I am looking out a window that is 1.3m tall. A water balloon suddenly drops across the entire length of the window in .22 seconds. How far above the window was it dropped?
distance= vi*t+1/2 g t^2
1.3=vi (.22)+4.9 (.22^2) solve for vi, at the top of the windown.
now, distance to roof:
vabove^2=2 g h solve for h.
To find out how far above the window the water balloon was dropped, we can use the equation of motion under constant acceleration. The equation is as follows:
s = ut + (1/2)at^2
where:
s = displacement
u = initial velocity
t = time taken
a = acceleration
In this case, the water balloon is dropped, so the initial velocity (u) is 0 m/s. We need to find the displacement (s) and the time taken (t).
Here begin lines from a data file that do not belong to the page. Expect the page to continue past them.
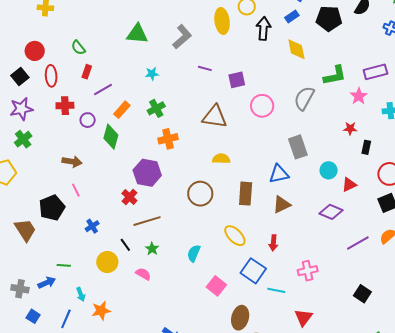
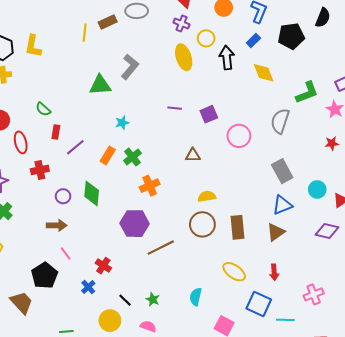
gray L-shape: (182, 37) -> (130, 67), moved
orange rectangle: (122, 110) -> (108, 155), moved
brown triangle: (215, 117) -> (193, 155), size x0.6
purple circle: (88, 120) -> (63, 196), moved
blue triangle: (279, 174) -> (282, 205), moved
brown circle: (200, 194) -> (202, 224), moved
red cross: (129, 197) -> (103, 266), moved
brown line: (147, 221) -> (161, 248), moved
From the information given in the question, the height of the window is 1.3m, and the time taken for the water balloon to fall across the entire length of the window is 0.22 seconds.
Since the displacement (s) we want to find is above the window, we will consider it as positive. The acceleration due to gravity (a) is always acting downwards, so it will be negative.
Plugging the values into the equation, we have:
1.3 = 0 + (1/2)(-9.8)t^2
Simplifying the equation gives:
1.3 = (-4.9)t^2
Rearranging the equation to solve for t^2, we have:
t^2 = (1.3) / (-4.9)
t^2 ≈ -0.2653
Since time cannot be negative, we can conclude that there is an error or inconsistency in the given information. The time taken cannot be negative. Please verify the values provided.